Indeed, by the 17th century, the Popes had realized that the evangelization of non-European populations, in Africa, America and Asia could no longer go hand in hand with colonialism. They realized that the baptizing of the natives in the name of the Father, the Son, and the Holy Spirit, whoever they are, from the cannibals of Papua New Guinea to the Pygmies in the forests of the Congo, should not be equated with making those same natives English or Belgian people. That is why Gregory XV set up the Propaganda Fide so that missionaries would be given direct orders from Rome and NOT from the Colonial Offices of the emerging European colonial superpowers.
Obviously, the European colonial states liked the missionary activity if this meant assisting with the European colonization process. Of this, there are many examples and one of the unfortunate ones is the cooperation that some of the Catholic colleges did with the colonial government in Canada to assimilate the indigenous populations into the English-speaking cultural milieu. Prof Delicata shouldn’t be surprised for we had schools run by nuns in Malta where girls speaking a word in Maltese were smacked and humiliated. Maltese was the language of the sefturi and even a simple prayer like the act of contrition was taught in English. These colleges indeed managed to create a kind of Maltese pidgin English.
Delicata can go to the meetings of Repubblika and Civil Society and meet these lots of plump ladies who were educated in these schools and who cannot utter one single sentence in proper Maltese, and I’m not surprised seeing their arrogance and sense of cultural superiority.
The alliance between altar and throne was rejected emphatically by the Second Vatican Council in its documents on human freedom, namely Dignitatis Umanae and Gaudium et Spes. Vatican II proposed the separation of Church and state in certain circumstances. Consider these words from :
“The Church herself makes use of temporal things insofar as her own mission requires it. She, for her part, does not place her trust in the privileges offered by civil authority. She will even give up the exercise of certain rights which have been legitimately acquired, if it becomes clear that their use will cast doubt on the sincerity of her witness or that new ways of life demand new methods.” (§76)

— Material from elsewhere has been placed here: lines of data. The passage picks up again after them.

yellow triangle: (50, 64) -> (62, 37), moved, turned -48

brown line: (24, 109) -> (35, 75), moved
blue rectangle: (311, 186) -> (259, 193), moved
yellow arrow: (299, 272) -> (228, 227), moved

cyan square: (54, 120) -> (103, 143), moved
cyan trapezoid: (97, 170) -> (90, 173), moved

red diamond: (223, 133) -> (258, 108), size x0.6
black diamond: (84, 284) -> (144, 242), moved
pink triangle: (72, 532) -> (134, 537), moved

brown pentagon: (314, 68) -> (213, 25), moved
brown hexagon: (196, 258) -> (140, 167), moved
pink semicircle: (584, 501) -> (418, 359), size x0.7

As the Pope hinted in Canada, this unholy alliance is ever present. Like many moral theology professors after the sexual revolution, it has become socially acceptable to denounce the gospel truths about anything from divorce to contraception to gay marriage to accommodate the prevailing culture promoted by the state. That is why Prof. Delicata, Malta Today and the liberal literati became so hostile to those who say otherwise, and it became ‘’cruel’’, ‘’hateful’’, and ‘’bigoted’’ to call something wrong that the bourgeois consensus now deems right.

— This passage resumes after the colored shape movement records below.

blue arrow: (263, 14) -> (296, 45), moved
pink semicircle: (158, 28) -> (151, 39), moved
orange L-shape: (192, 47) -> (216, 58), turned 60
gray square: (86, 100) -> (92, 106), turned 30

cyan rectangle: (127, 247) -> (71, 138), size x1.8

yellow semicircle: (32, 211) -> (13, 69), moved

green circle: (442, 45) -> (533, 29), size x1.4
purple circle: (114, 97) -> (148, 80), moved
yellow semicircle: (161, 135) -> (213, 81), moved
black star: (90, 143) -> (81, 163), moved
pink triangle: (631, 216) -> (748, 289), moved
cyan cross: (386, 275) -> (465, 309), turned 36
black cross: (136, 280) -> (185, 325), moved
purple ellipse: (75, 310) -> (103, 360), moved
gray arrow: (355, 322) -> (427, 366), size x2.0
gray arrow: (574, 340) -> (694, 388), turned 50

In this way, Prof. Delicata, with the good and responsible people, did not just accommodate herself to the sexual revolution but took ownership of it. She, perhaps unknowingly, is promoting a church-state alliance not least because she is a well-paid professor from a Theology Faculty which, in the final analysis, forms part of a state-owned university. I suppose reaping the financial benefits takes precedence over all else. So, we now imbibe the current forma mentis, which explains why she allied herself with a brigade of leftists and liberals to attack a priest, Fr Marc-Andre, whose fidelity to the magisterium is beyond reproach.
She may have wished to look “progressive” and amiable with the local liberal “intellectuals” and the Maltese authorities who themselves thrive on the cancel culture embodied by Canada’s pathetic prime minister. The last speech made by the Pope in Quebec before he left Canada, in front of the bishops and clergy gathered for this occasion should console the kappillan of Paola parish. He reminded them of the first bishop, Saint François de Laval. He was one of the founders of the Church in Québec, who worked tirelessly for the holiness of the clergy and for the love he had for Canada’s priests and natives. Stay strong, Fr Marc-Andre and keep the faith.